How to find and count unique values across columns?


I'm using Snowflake and I'm hoping someone can help me understand how to count the number of unique names across columns for each row and overlook null values. Here is a sample of the data. So you can see below I'm looking to count the number of distinct values across the variables Name 1, Name 2, name 3, Name 4.

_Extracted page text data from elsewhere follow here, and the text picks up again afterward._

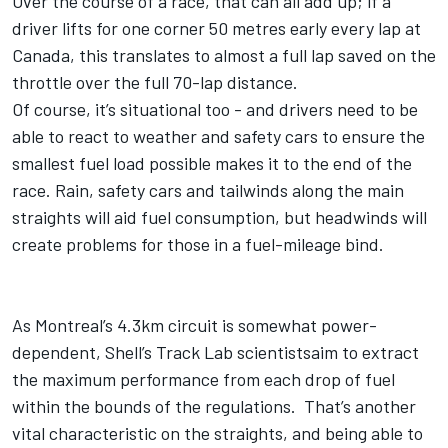
Over the course of a race, that can all add up; if a
driver lifts for one corner 50 metres early every lap at
Canada, this translates to almost a full lap saved on the
throttle over the full 70-lap distance.
Of course, it’s situational too - and drivers need to be
able to react to weather and safety cars to ensure the
smallest fuel load possible makes it to the end of the
race. Rain, safety cars and tailwinds along the main
straights will aid fuel consumption, but headwinds will
create problems for those in a fuel-mileage bind.
As Montreal’s 4.3km circuit is somewhat power-
dependent, Shell’s Track Lab scientistsaim to extract
the maximum performance from each drop of fuel
within the bounds of the regulations. That’s another
vital characteristic on the straights, and being able to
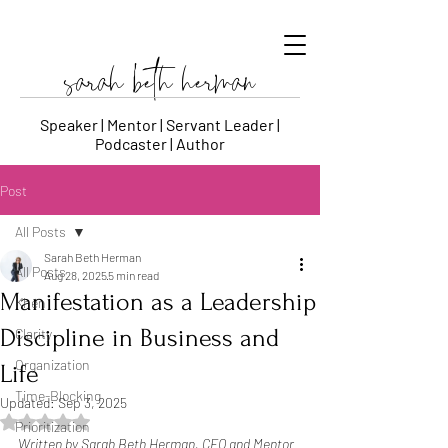
sarah beth herman
Speaker | Mentor | Servant Leader |
Podcaster | Author
Post
All Posts
Sarah Beth Herman
All Posts
Aug 28, 2025
5 min read
Manifestation as a Leadership
Khen
Discipline in Business and
Clarity
Organization
Life
Time-Blocking
Updated:
Sep 3, 2025
Rated NaN out of 5 stars.
Prioritization
Written by Sarah Beth Herman, CEO and Mentor 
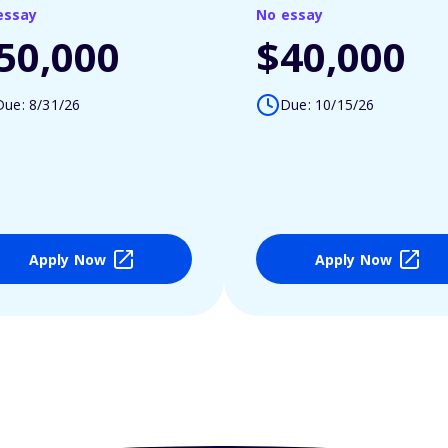
essay
No essay
50,000
$40,000
Due: 8/31/26
Due: 10/15/26
Apply Now
Apply Now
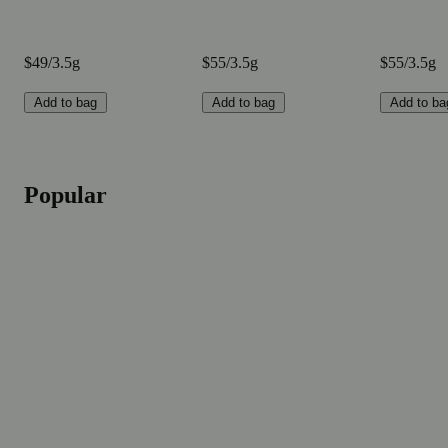
$49/3.5g
$55/3.5g
$55/3.5g
Add to bag
Add to bag
Add to ba
Popular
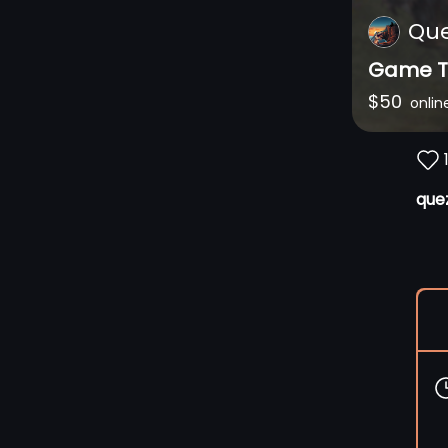
Qu
Game T
$
50
onlin
que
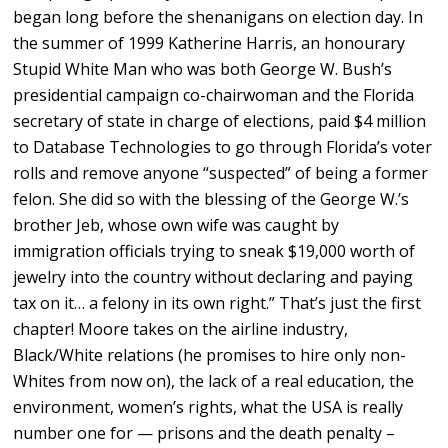
began long before the shenanigans on election day. In
the summer of 1999 Katherine Harris, an honourary
Stupid White Man who was both George W. Bush’s
presidential campaign co-chairwoman and the Florida
secretary of state in charge of elections, paid $4 million
to Database Technologies to go through Florida’s voter
rolls and remove anyone “suspected” of being a former
felon. She did so with the blessing of the George W.’s
brother Jeb, whose own wife was caught by
immigration officials trying to sneak $19,000 worth of
jewelry into the country without declaring and paying
tax on it… a felony in its own right.” That’s just the first
chapter! Moore takes on the airline industry,
Black/White relations (he promises to hire only non-
Whites from now on), the lack of a real education, the
environment, women’s rights, what the USA is really
number one for — prisons and the death penalty –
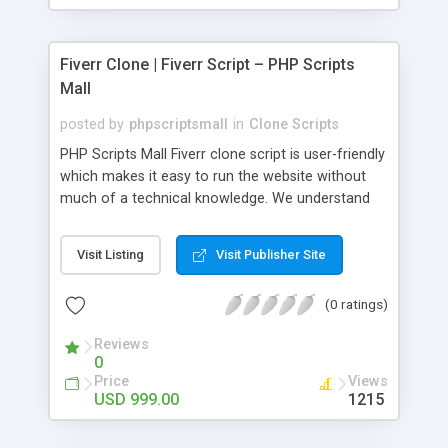
Fiverr Clone | Fiverr Script – PHP Scripts
Mall
posted by
phpscriptsmall
in
Clone Scripts
PHP Scripts Mall Fiverr clone script is user-friendly
which makes it easy to run the website without
much of a technical knowledge. We understand
that getting your website to reach the customers,
micro job seekers and freelancers is necessary.
Visit Listing
Visit Publisher Site
Hence, we have developed our Fiverr script with
SEO-friendly structure and it is optimized in
(0 ratings)
accordance with Google standards which makes
the website come on top of the search results
Reviews
from search engines. You don’t have to worry
0
about the visibility and scalability of your business.
Price
Views
We have integrated this script with several
USD 999.00
1215
revenue models such as banner advertisements,
Membership fees, Google AdSense, commission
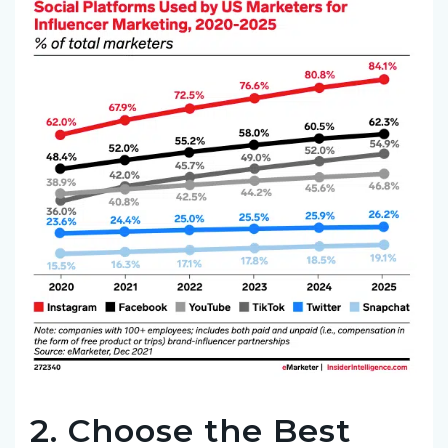
2. Choose the Best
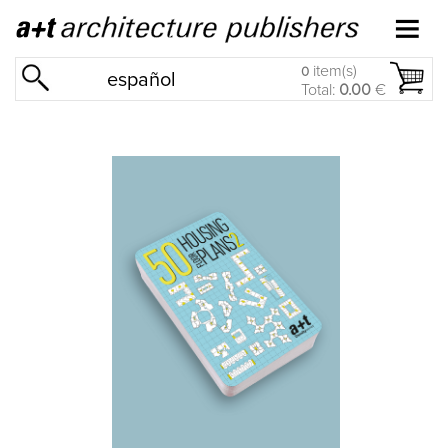
item(s)
0
español
Total:
0.00
€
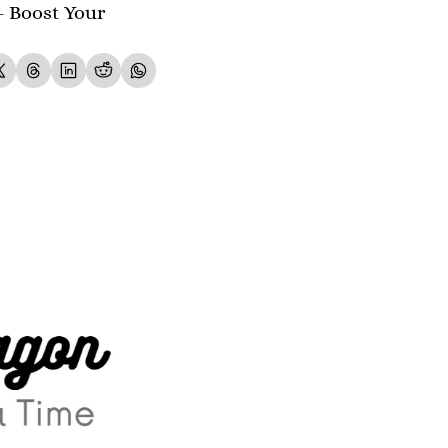
- Boost Your 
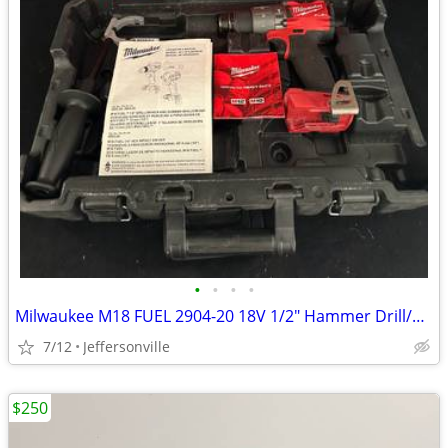
•
•
•
•
Milwaukee M18 FUEL 2904-20 18V 1/2" Hammer Drill/Driver w/ Handle Clip Tool
7/12
Jeffersonville
$250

ID | Type    | Name 1 | Name 2 | Name 3 | Name 4 | Expected result
1  | animal  | cat    | Dog    | null   | Dog    | 2   
2  | animal  | fish   | cat    | cat    | cat    | 2
3  | animal  | fish   | cat    | dog    | rat    | 4

Solution

  • You could use a unpivot approach:

    SELECT ID, Type, COUNT(DISTINCT Name) AS cnt
    FROM
    (
        SELECT ID, Type, Name1 AS Name FROM yourTable UNION ALL
        SELECT ID, Type, Name2         FROM yourTable UNION ALL
        SELECT ID, Type, Name3         FROM yourTable UNION ALL
        SELECT ID, Type, Name4         FROM yourTable
    ) t
    GROUP BY ID, Type;
    

    Demo

    This approach works by unpivoting the name data to a format where one record has just one ID and one name. Then, we aggregate and take the distinct count. The COUNT() function works well here, because by default it ignores NULL values, which is the behavior you want.